• _Stored data_
◆ ◆ ◆
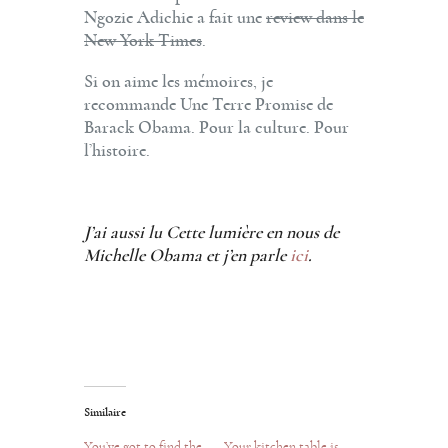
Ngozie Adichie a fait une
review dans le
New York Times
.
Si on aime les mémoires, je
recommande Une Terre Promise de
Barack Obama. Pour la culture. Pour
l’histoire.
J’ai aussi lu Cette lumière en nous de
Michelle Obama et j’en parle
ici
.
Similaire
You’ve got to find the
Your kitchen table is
◆ ◆ ◆
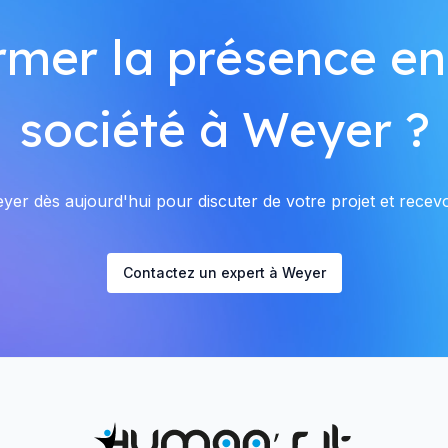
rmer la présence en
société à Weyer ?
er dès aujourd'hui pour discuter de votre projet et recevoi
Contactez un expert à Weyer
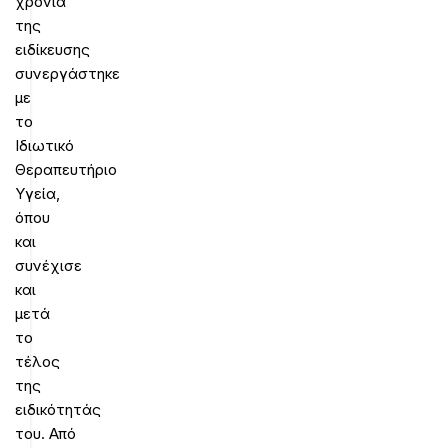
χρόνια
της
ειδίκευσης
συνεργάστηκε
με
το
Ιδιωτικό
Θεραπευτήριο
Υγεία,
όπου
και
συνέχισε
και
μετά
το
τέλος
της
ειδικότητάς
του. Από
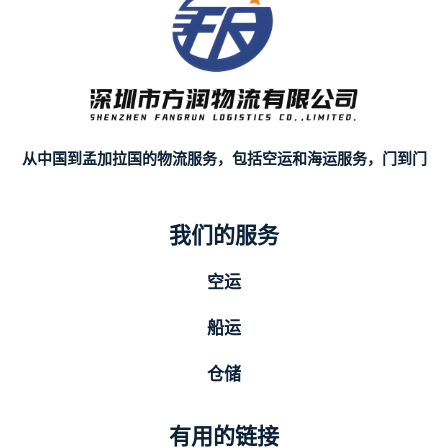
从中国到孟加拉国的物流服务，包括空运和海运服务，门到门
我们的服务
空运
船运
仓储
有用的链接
◆ ◆ ◆
• _EXERCISE DIRECTIONS_
Only the lines containing the string "Weyer" are needed; pull them out of the records.

• _RESPONSE TO THE EXERCISE_
société à Weyer ?
Contactez un expert à Weyer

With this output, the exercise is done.